Не только самое непосредственное участие в жизни МХАТа последних трех десятилетий свидетельствует о многогранности твоей натуры. Не похожий на чудаков Диккенса, считавших, что переустройство мира надо начинать с чисто вымытой посуды, ты, однако, усвоил урок Булгакова: если начнешь мочиться мимо унитаза, в стране наступит разруха. После того, как тебя избрали ректором Школы-студии МХАТ, туалеты в вузе обрели девственную чистоту. И это оказалось важно, как и переоборудование Учебного театра или открытие новой кафедры. Ведь то, что обозначается таинственным словом “атмосфера” в театре и в театральном училище, складывается из всевозможных, порой вроде бы незначительных компонентов.
Ради того, чтобы быть образцовым ректором, ты отказался от роли первого критика страны. Но эта роль так прочно закрепилась за тобой, что остаются люди, приходящие в негодование от того, что Смелянский не посвятил им ни строчки.

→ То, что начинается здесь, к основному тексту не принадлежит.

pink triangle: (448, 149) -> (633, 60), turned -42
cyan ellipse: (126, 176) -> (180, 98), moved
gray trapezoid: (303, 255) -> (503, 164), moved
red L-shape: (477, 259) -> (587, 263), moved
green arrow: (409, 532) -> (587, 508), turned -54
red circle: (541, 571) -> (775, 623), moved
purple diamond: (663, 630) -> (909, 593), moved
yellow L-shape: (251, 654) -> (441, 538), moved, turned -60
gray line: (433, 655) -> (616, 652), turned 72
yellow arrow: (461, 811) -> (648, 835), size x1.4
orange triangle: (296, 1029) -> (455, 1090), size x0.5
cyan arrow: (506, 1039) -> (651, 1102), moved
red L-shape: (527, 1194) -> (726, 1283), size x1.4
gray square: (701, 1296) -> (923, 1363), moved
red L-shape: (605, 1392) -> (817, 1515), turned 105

Это вечный сюжет: Сервантес рассказывает о поэте, сочинившем сатиру на куртизанок и кровно обидевшем не упомянутую в списке…
Ты умеешь отыскать точное слово и не задерживаешься на своих находках, не любуешься ни своим стилем, ни собой, не красуешься в зеркале – прорываешься в зазеркалье. Как острый концептуалист ты открываешь закономерности искусства, логику и алогизм истории, а за сменой индивидуальностей и художественных стилей – круговорот жизни и смерти. И о жизни, и о смерти, как и обо всем прочем, ты говоришь без слезливого умиления и панического отчаяния, тебе не страшны ни пафосная Сцилла, ни циничная Харибда. Это объективность особого рода, возникающая не из-за беспристрастности, а из-за того, что Немирович-Данченко, раздумывая о сущности Островского, назвал эпическим покоем – он-то и позволяет проникать в то, что важнее пристрастий.

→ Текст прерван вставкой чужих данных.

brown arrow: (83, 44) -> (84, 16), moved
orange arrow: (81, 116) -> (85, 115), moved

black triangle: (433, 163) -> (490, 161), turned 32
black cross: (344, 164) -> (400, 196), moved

70 лет – межа в круговороте бытия. Но это, если позаимствовать образ Резо Габриадзе, – осень нашей весны и весна нашей осени. Дочь Юля подгадала, какой подарок поднести знаменитому не только у нас, но и за семью морями отцу, и родила внучку. Ты – молодой дедушка, только что пустивший новый побег и глубже укоренившийся в жизни!
Искренне уважаемый Анатолий Миронович, дорогой Толя – тебя по всем статьям есть с чем поздравлять!
Твой –
Видас СИЛЮНАС
 
 
«Экран и сцена» № 23 за 2012 год.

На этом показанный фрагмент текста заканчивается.